Ante este escenario, la posibilidad de que la ex Unión por la Patria presente en las elecciones nacionales de la provincia de Buenos Aires no una, si no dos o tres opciones, es, cuanto menos, una idea que merece ser analizada con seriedad. La negación rotunda a siquiera pensar esta posibilidad no responde a un análisis político de la realidad, menos aún cuando proviene de quienes, en 2017, promovieron la dispersión. Detrás de ese neofanatismo por la unidad que vociferan quienes fueron por afuera en 2013, 2015 y 2017 hay, en realidad, una voluntad evidente por obturar la presentación de Juan Grabois. Quitemos entonces los nombres propios y pensemos el debate en términos generales ¿No es acaso conveniente que el peronismo presente opciones diversas y competitivas, que compartan la oposición frontal con Milei pero se diferencien en sus agendas, candidaturas y propuestas? ¿No puede ser electoralmente más conveniente poner en valor la diversidad que somos en vez de ocultarla detrás de listas unitarias que se agoten en la mera oposición sin agenda ni propuestas?
Finalmente dedico una línea para diferenciar las elecciones provinciales de las nacionales. Las del 7 de septiembre son elecciones que presentan una dificultad técnica singular e inédita en la provincia de Buenos Aires, ya que son 8 elecciones seccionales en simultáneo sin una candidatura provincial que las unifique, con una campaña muy corta y boleta tradicional, todo lo cual pone en valor las estructuras políticas, los “aparatos”. La elección de octubre es completamente lo contrario, una elección de lista única (solo el cuerpo de diputados nacionales) y boleta única (no hay boletas de partidos si no una sola boleta donde figuran todas las opciones y el votante marca la que elige). Es decir, una elección donde los aparatos tienen casi nula importancia. Enfrentar dos elecciones totalmente diferentes con la misma receta no parece, a priori, lo más astuto.

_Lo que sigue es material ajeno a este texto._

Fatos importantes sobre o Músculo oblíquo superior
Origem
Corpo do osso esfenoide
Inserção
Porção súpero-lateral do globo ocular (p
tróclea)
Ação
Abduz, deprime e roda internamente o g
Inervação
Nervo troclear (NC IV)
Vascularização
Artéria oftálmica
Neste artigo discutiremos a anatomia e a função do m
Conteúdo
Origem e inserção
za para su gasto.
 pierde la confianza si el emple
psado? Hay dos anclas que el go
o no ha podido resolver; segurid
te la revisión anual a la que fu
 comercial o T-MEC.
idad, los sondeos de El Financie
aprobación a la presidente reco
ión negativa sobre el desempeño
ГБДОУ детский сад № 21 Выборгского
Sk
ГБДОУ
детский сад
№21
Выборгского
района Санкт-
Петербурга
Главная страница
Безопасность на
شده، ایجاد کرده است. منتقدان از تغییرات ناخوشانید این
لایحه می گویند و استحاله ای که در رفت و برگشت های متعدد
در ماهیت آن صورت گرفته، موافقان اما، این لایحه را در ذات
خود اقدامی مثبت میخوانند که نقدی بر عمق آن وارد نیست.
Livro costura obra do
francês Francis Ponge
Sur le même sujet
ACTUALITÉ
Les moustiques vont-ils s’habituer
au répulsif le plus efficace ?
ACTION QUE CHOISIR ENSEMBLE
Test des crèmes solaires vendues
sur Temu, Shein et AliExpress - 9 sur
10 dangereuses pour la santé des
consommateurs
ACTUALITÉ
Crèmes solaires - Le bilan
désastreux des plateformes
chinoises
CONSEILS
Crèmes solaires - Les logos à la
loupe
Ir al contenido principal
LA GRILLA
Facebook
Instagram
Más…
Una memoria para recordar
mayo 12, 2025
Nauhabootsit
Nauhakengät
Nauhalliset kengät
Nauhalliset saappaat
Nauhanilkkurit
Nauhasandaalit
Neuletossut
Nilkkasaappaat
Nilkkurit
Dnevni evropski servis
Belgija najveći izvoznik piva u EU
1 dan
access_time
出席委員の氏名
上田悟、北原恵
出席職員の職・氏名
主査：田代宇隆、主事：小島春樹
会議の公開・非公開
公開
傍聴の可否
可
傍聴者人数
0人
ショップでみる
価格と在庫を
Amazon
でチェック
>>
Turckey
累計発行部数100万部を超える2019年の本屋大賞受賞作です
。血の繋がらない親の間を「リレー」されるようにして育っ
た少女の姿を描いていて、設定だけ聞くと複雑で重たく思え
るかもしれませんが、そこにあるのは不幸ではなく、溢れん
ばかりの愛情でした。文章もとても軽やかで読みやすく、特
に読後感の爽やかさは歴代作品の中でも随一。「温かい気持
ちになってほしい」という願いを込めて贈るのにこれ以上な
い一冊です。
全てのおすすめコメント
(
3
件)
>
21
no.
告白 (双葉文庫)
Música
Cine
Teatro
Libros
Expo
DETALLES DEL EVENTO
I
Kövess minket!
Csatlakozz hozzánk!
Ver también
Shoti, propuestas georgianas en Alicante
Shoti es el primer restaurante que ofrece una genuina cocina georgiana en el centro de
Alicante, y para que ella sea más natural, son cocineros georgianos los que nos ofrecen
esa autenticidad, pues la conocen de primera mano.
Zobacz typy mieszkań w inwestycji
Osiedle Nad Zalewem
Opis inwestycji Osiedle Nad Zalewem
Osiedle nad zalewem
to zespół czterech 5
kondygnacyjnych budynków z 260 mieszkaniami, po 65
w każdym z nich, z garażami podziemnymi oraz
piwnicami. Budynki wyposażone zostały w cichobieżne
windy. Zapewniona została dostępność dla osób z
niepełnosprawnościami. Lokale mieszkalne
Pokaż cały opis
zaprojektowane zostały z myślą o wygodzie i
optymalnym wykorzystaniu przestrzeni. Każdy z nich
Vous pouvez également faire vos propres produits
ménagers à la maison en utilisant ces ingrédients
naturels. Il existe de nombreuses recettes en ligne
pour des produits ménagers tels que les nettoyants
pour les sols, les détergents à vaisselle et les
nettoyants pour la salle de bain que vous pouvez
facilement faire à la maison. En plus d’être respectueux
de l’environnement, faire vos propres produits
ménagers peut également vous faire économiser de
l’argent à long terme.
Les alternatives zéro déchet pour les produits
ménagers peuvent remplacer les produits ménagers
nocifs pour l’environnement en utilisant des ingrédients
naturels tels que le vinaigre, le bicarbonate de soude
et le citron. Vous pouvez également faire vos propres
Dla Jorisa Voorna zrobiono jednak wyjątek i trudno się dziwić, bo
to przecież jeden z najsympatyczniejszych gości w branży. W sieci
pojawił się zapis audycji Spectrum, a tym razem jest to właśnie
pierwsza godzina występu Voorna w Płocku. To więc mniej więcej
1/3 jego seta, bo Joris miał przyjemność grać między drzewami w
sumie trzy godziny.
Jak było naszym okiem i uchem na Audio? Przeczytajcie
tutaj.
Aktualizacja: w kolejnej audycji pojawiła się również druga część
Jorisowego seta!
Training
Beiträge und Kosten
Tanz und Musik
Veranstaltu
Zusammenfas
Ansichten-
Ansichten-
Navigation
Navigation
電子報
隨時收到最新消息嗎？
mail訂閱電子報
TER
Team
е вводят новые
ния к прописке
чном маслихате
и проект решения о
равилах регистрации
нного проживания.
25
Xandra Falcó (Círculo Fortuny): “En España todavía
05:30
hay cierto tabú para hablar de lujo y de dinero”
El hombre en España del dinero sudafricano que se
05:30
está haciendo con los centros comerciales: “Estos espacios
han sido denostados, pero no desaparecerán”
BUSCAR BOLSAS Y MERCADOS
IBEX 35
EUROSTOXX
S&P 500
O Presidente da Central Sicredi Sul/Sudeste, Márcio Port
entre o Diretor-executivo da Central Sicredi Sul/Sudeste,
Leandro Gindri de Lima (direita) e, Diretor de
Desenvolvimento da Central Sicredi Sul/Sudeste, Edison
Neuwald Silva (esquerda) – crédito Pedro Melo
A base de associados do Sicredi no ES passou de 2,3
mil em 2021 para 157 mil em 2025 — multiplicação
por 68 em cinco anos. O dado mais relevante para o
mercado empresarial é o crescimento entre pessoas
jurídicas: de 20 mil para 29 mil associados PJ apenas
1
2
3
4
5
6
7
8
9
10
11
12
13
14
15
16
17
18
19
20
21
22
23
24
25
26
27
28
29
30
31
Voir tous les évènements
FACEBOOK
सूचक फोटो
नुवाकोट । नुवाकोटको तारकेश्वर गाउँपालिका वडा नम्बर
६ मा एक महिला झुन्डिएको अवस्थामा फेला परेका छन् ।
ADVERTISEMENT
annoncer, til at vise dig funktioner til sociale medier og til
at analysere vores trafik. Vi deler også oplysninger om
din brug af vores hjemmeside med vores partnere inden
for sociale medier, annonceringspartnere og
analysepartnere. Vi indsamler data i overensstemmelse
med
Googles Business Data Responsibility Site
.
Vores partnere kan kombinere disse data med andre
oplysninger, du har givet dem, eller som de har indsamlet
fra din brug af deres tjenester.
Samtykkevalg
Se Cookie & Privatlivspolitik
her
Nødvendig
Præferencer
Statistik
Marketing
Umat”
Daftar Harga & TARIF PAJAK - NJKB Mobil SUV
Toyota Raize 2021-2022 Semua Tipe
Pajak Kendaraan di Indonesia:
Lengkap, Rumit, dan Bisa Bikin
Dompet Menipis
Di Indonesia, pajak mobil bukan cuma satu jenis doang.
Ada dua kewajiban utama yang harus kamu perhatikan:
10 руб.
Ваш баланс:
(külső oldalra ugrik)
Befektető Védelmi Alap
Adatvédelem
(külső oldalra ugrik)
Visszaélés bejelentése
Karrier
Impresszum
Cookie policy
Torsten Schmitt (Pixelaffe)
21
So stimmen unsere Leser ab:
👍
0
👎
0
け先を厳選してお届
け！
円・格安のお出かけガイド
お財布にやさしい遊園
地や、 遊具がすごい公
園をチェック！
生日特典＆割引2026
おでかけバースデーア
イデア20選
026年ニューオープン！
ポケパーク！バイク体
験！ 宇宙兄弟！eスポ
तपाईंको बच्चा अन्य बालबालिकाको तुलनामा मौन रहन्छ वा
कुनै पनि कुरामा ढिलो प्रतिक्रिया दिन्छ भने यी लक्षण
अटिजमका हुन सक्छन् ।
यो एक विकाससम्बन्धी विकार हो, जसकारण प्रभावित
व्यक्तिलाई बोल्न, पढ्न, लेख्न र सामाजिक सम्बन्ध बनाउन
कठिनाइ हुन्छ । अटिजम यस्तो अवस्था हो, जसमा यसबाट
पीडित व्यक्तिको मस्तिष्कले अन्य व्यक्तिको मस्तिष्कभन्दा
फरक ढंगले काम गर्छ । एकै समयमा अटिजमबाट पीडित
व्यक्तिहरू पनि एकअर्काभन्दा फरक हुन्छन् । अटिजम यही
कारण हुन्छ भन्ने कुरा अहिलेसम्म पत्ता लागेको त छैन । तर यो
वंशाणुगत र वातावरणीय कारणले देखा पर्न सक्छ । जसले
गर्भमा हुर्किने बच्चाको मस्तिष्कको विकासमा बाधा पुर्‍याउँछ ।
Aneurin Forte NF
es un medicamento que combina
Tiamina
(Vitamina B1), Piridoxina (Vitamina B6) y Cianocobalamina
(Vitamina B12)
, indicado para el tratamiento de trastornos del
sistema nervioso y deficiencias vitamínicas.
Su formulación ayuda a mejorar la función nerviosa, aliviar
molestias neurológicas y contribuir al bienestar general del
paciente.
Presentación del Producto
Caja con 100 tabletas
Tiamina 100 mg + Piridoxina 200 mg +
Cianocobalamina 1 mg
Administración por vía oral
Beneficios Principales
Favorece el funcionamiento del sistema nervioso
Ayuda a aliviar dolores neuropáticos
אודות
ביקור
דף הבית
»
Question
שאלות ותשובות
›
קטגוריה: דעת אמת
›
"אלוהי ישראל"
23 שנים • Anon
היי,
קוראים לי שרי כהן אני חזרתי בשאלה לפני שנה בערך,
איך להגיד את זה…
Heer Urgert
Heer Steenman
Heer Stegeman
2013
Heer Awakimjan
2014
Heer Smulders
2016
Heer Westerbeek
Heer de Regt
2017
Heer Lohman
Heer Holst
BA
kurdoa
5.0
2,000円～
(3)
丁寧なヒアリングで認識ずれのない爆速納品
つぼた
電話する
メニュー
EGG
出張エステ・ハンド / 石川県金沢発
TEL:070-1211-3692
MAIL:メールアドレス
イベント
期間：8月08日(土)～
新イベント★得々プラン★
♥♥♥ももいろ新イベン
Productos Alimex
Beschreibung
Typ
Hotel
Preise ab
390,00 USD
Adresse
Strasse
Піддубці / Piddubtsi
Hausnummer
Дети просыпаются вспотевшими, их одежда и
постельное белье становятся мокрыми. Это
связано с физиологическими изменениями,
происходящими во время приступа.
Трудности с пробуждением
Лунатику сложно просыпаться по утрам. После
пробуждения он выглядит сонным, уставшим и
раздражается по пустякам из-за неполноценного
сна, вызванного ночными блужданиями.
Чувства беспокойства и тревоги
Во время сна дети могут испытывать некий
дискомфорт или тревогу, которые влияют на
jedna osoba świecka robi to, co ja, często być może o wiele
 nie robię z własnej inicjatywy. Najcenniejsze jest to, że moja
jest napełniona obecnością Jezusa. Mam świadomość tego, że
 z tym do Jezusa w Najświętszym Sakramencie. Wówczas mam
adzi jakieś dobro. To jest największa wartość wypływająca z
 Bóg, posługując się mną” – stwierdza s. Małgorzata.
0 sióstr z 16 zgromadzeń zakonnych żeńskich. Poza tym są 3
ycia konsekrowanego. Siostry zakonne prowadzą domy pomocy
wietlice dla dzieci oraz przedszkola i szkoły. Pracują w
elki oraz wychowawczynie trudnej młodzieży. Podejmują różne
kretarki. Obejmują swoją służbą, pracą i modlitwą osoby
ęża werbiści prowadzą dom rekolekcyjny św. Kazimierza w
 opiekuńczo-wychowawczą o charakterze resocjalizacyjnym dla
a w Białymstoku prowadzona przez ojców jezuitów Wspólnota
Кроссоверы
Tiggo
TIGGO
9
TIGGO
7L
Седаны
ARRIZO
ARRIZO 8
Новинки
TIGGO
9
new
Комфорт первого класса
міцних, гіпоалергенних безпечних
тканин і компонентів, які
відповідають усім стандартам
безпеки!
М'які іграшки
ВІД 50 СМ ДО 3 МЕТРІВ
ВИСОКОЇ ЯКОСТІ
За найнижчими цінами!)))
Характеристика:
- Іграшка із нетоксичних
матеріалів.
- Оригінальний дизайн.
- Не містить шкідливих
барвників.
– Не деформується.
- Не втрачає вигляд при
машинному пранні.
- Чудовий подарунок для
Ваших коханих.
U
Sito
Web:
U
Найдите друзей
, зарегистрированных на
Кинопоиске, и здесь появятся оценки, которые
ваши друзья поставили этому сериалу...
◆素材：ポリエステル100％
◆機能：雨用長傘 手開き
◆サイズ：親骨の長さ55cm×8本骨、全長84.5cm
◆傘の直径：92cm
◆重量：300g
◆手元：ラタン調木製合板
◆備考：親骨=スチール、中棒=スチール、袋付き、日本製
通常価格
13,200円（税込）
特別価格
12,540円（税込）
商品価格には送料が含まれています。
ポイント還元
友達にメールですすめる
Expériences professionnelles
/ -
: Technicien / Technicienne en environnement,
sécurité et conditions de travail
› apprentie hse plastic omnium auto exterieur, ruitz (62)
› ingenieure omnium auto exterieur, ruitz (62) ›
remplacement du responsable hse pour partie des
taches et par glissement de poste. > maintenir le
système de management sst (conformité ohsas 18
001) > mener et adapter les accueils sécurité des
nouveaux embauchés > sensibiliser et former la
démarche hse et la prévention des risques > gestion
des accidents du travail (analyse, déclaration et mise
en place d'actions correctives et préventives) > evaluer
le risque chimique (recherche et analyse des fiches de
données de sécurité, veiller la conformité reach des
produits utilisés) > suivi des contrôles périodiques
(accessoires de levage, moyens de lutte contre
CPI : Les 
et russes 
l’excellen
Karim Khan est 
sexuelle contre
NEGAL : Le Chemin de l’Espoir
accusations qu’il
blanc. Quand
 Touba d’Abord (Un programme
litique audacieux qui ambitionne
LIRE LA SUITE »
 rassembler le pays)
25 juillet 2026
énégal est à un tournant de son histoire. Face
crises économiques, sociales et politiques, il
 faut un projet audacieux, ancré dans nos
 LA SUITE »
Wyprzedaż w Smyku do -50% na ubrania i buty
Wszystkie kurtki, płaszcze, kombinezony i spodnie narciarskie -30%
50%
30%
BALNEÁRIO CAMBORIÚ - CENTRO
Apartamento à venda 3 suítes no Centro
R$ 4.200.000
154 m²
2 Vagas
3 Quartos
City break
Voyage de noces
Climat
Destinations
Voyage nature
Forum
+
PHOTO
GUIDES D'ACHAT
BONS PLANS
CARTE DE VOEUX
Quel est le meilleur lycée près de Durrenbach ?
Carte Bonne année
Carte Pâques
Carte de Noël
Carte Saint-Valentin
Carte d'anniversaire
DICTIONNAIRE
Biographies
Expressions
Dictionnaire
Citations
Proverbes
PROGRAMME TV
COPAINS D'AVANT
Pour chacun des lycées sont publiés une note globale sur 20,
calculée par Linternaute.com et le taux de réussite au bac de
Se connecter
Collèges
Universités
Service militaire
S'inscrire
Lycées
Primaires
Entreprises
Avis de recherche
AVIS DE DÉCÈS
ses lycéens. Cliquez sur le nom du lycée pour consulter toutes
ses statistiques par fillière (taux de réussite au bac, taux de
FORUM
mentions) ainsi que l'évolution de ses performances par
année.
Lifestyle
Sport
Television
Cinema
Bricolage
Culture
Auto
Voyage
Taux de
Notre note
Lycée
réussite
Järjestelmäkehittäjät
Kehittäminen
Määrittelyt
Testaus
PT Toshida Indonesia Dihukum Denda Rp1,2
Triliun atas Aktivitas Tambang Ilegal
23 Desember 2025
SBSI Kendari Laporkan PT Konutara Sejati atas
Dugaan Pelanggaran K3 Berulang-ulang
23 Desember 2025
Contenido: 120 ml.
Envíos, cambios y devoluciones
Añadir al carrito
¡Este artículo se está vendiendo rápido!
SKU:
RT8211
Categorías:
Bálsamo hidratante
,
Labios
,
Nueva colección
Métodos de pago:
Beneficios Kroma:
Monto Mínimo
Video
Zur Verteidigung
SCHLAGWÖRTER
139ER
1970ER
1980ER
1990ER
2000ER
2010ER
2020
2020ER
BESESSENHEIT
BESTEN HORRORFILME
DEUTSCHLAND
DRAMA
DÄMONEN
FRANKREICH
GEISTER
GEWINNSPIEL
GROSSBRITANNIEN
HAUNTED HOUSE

Quizás no sea hoy la hora de la unidad si no de la diversidad y la articulación inteligente, generando condiciones para que una nueva síntesis, con eje en la justicia social, irrumpa y gane el gobierno argentino con la fuerza necesaria para reconducir un país que se dirige sin frenos hacia un nuevo y más profundo abismo. No nos quitemos al menos la posibilidad de pensar. Y no perdamos de vista que el objetivo es ese, no sólo derrotar a Milei, si no efectivamente conducir al gran pueblo argentino hacia un horizonte de soberanía y felicidad.